Iowa Supreme Court 2016-17 Preview: Did DNR go too far in protecting deer from Chronic Wasting Disease?

by Rox Laird | November 14, 2016

The owners of a whitetail deer hunting preserve in southern Iowa say the Iowa Department of Natural Resources exceeded its authority in its efforts to prevent the spread of a deer disease, which ultimately led to the closure of the preserve and the loss of nearly $1 million in business.

A Polk County District judge agreed, the state appealed, and now the question is before the Iowa Supreme Court, which will hear oral arguments in the case Wednesday.

The outcome could limit how aggressively the state can combat the spread of Chronic Wasting Disease (CWD) that threatens the health of deer herds in Iowa and the $200 million economy generated by deer hunting. Also, the Court is being asked to declare the DNR’s regulatory actions affecting the hunting preserve to be an unconstitutional taking of property without just compensation.

Until 2013, Tom and Rhonda Brakke operated a 330-acre hunting preserve in Davis County, divided into two sections. The south half was owned by the Brakkes and the north half by a separate corporation. The Brakkes ran as many as 100 hunts a year on the preserve for fees that ranged from $2,500 to $12,000 depending on the number of deer harvested.

When a 300-pound buck shot on the north half of the preserve tested positive for CWD in 2012, the DNR and the Brakkes reached an agreement in which the operators would remove all remaining deer and disinfect the premises after completion of the 2012-13 hunting season. Two more deer harvested from the north half of the preserve in the final season tested positive for CWD.

After the Brakkes removed all remaining deer, they shut down the preserve, surrendered their state operating permit, and began removing the perimeter fence. In response, the DNR issued an emergency order that the fence be restored and maintained to prevent wild deer from entering the property and contracting CWD from soil contaminated by infected deer.

That emergency order is at the heart of this appeal.
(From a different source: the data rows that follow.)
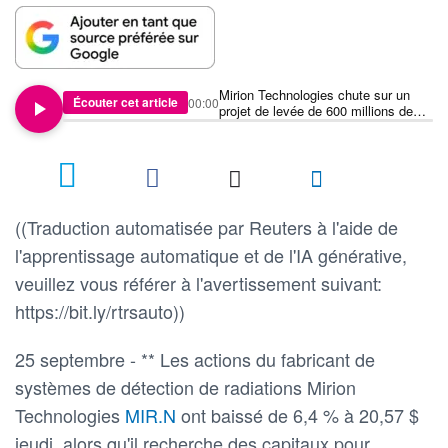
Mirion Technologies chute sur un
Écouter cet article
00:00
projet de levée de 600 millions de
dollars pour une acquisition
((Traduction automatisée par Reuters à l'aide de
l'apprentissage automatique et de l'IA générative,
veuillez vous référer à l'avertissement suivant:
https://bit.ly/rtrsauto))
25 septembre - ** Les actions du fabricant de
systèmes de détection de radiations Mirion
Technologies
MIR.N
ont baissé de 6,4 % à 20,57 $
jeudi, alors qu'il recherche des capitaux pour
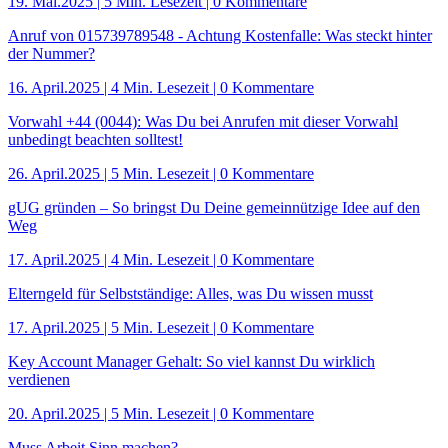
19. Mai.2025
|
5 Min. Lesezeit
| 0 Kommentare
Anruf von 015739789548 - Achtung Kostenfalle: Was steckt hinter
der Nummer?
16. April.2025
|
4 Min. Lesezeit
| 0 Kommentare
Vorwahl +44 (0044): Was Du bei Anrufen mit dieser Vorwahl
unbedingt beachten solltest!
26. April.2025
|
5 Min. Lesezeit
| 0 Kommentare
gUG gründen – So bringst Du Deine gemeinnützige Idee auf den
Weg
17. April.2025
|
4 Min. Lesezeit
| 0 Kommentare
Elterngeld für Selbstständige: Alles, was Du wissen musst
17. April.2025
|
5 Min. Lesezeit
| 0 Kommentare
Key Account Manager Gehalt: So viel kannst Du wirklich
verdienen
20. April.2025
|
5 Min. Lesezeit
| 0 Kommentare
Muss Arbeit Sinn machen?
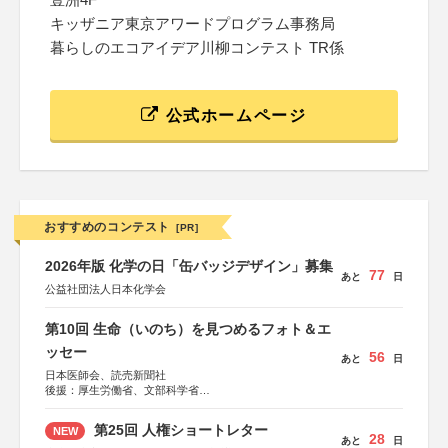
キッザニア東京アワードプログラム事務局
暮らしのエコアイデア川柳コンテスト TR係
公式ホームページ
おすすめのコンテスト
[PR]
2026年版 化学の日「缶バッジデザイン」募集
77
あと
日
公益社団法人日本化学会
第10回 生命（いのち）を見つめるフォト＆エ
ッセー
56
あと
日
日本医師会、読売新聞社
後援：厚生労働省、文部科学省
協賛：東京海上日動火災保険株式会社、東京海上日動あん
しん生命保険株式会社
第25回 人権ショートレター
NEW
28
あと
日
The Brakkes argue that the DNR exceeded its statutory authority when it ordered the fence restored and issued a quarantine of the former preserve for five years. And they assert that the state’s actions amounted to a taking of their property without just compensation in violation of the Fifth Amendment because the emergency order denies them economically viable use of the property. The state’s regulatory actions, they say, cost them $917,309 in lost business.
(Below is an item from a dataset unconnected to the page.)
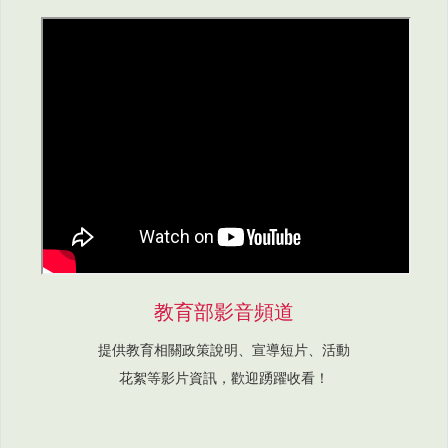
教育部影音頻道
提供教育相關政策說明、宣導短片、活動
花絮等影片資訊，歡迎踴躍收看！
The state responds that the DNR acted within its statutory authority to protect and manage wildlife, which includes combatting the spread of disease among whitetail deer on regulated hunting preserves. Moreover, the state argues, the extended quarantine was justified by the fact that the threat of spreading CWD exists even after deer were removed from the preserve.
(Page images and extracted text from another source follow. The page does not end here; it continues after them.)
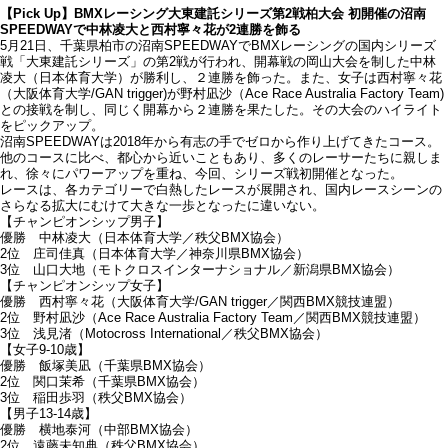
【Pick Up】BMXレーシング大東建託シリーズ第2戦柏大会 初開催の沼南
SPEEDWAYで中林凌大と西村寧々花が2連勝を飾る
5月21日、千葉県柏市の沼南SPEEDWAYでBMXレーシングの国内シリーズ
戦「大東建託シリーズ」の第2戦が行われ、開幕戦の岡山大会を制した中林
凌大（日本体育大学）が勝利し、２連勝を飾った。また、女子は西村寧々花
（大阪体育大学/GAN trigger)が野村凪沙（Ace Race Australia Factory Team)
との接戦を制し、同じく開幕から２連勝を果たした。その大会のハイライト
をピックアップ。
沼南SPEEDWAYは2018年から有志の手でゼロから作り上げてきたコース。
他のコースに比べ、都心から近いこともあり、多くのレーサーたちに親しま
れ、徐々にパワーアップを重ね、今回、シリーズ戦初開催となった。
レースは、各カテゴリーで白熱したレースが展開され、国内レースシーンの
さらなる拡大にむけて大きな一歩となったに違いない。
【チャンピオンシップ男子】
優勝 中林凌大（日本体育大学／秩父BMX協会）
2位 庄司佳真（日本体育大学／神奈川県BMX協会）
3位 山口大地（モトクロスインターナショナル／新潟県BMX協会）
【チャンピオンシップ女子】
優勝 西村寧々花（大阪体育大学/GAN trigger／関西BMX競技連盟）
2位 野村凪沙（Ace Race Australia Factory Team／関西BMX競技連盟）
3位 浅見渚（Motocross International／秩父BMX協会）
【女子9-10歳】
優勝 飯塚美凪（千葉県BMX協会）
2位 関口茉希（千葉県BMX協会）
3位 稲田歩羽（秩父BMX協会）
【男子13-14歳】
優勝 横地泰河（中部BMX協会）
2位 遠藤未知典（秩父BMX協会）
As for the takings argument, the state counters that the quarantine is for a limited period and the owners can put the property to other economically beneficial uses, such as fishing, hunting of other wild animals and agriculture.

Many Iowans might think the highways and their backyard gardens would be safer if a few more deer succumb to Chronic Wasting Disease. But the issues raised in this case are of obvious importance to the Brakkes and the DNR, not to mention hunters and those who make a living from the hunting industry. The court will hear oral arguments in the case at 9 a.m. Wednesday.